Detik selanjutnya Ji-Hyun langsung memasuki mobil dan melacak lokasi ponsel Jung-Im diikuti Woo-Hyun dan Ji-Ye. Ia bahkan tidak peduli pada orang-orang yang mengumpatnya karena terlalu cepat melajukan mobil. Mengabaikan petugas kepolisian yang mengejarnya dan mengabaikan seluruh prinsip seorang agen rahasia. Otak lelaki itu tidak bisa tenang dan berpikir terus menerus hingga ia menemukan sekerumunan orang. Dengan cepat ia turun dari mobil, menerobos barisan itu dan melihat Jung-Im terbaring kaku dengan bersimbah darah.
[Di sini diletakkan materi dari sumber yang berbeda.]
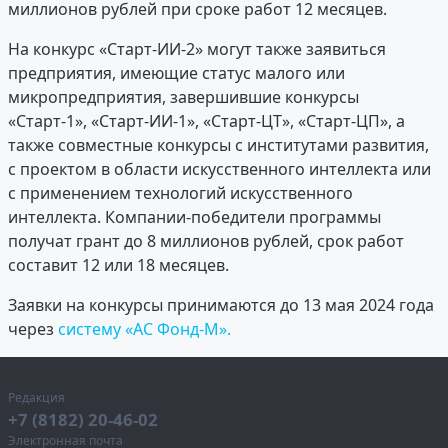
миллионов рублей при сроке работ 12 месяцев.
На конкурс «Старт-ИИ-2» могут также заявиться
предприятия, имеющие статус малого или
микропредприятия, завершившие конкурсы
«Старт-1», «Старт-ИИ-1», «Старт-ЦТ», «Старт-ЦП», а
также совместные конкурсы с институтами развития,
с проектом в области искусственного интеллекта или
с применением технологий искусственного
интеллекта. Компании-победители программы
получат грант до 8 миллионов рублей, срок работ
составит 12 или 18 месяцев.
Заявки на конкурсы принимаются до 13 мая 2024 года
через
систему «АС Фонд-М».
Редакция
+7 (8182) 20-46-02
Электронная почта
Ada beberapa tenaga medis yang berusaha menyelamatkan nyawanya. Ia hendak menghampiri Jung-Im, tapi Woo-Hyun menahannya.
“Lepaskan aku!”
“Apa kau bodoh?!”
Ji-Hyun berusaha melepaskan tangannya dari Woo-Hyun, tapi gagal. Woo-Hyun menariknya, lalu melempar tubuh Ji-Hyun ke dalam mobil. “Berpikirlah dengan tenang! Apa kau ingin rencana kita gagal? Apa kau ingin pengorbanan Jung-Im sia-sia?! Hah?! Jawab aku!”
“Kau bisa mengatakannya dengan mudah karena dia bukan sahabat dekatmu!” bantah Ji-Hyun sama kerasnya.
“Aku tahu perasaanmu, bodoh! Aku tidak akan membiarkan sahabatmu itu mati! Diamlah di sini dan dinginkan kepalamu! Pikirkan Eun-Hye, orangtuamu dan Seo-Jung! Apa mereka tidak terluka jika melihatmu begini?! Jangan biarkan pengorbanan mereka sia-sia hanya karena emosimu, HAN JI-HYUN!” Woo-Hyun mencengkeram kerah kemeja Ji-Hyun, lalu menghempaskan lelaki itu ke sofa mobil.
Ji-Hyun mulai mengatur napas dan membenarkan ucapan Woo-Hyun barusan. Harusnya ia bisa lebih tenang agar semuanya tidak berantakan dan mempercayakan Jung-Im pada Woo-Hyun, lalu melakukan tugasnya dengan baik.
“Maaf, aku hanya tidak bisa melihatnya terluka. Dia satu-satunya keluarga yang aku miliki, jadi tolong selamatkan Jung-Im,” pinta Ji-Hyun sembari menitikkan air matanya.
Woo-Hyun mengangguk, lalu menepuk bahu lelaki itu dengan lembut. “Tenang saja, tidak akan kubiarkan lelaki itu mati.” Setelah mengatakannya, Woo-Hyun langsung bergegas menuju tim medis yang hendak membawa Jung-Im ke rumah sakit. Tampak lelaki itu menunjukkan kartu nama, lalu ikut ke dalam ambulans.
Ji-Ye mendekati Ji-Hyun. Lelaki itu menatap lekat ambulans yang perlahan menjauh seakan tidak rela meninggalkan sahabatnya. Ji-Ye menepuk bahu Ji-Hyun. “Tenanglah, kau harus fokus pada puncak kasus ini. Serahkan Jung-Im dan Eun-Hye pada kami.”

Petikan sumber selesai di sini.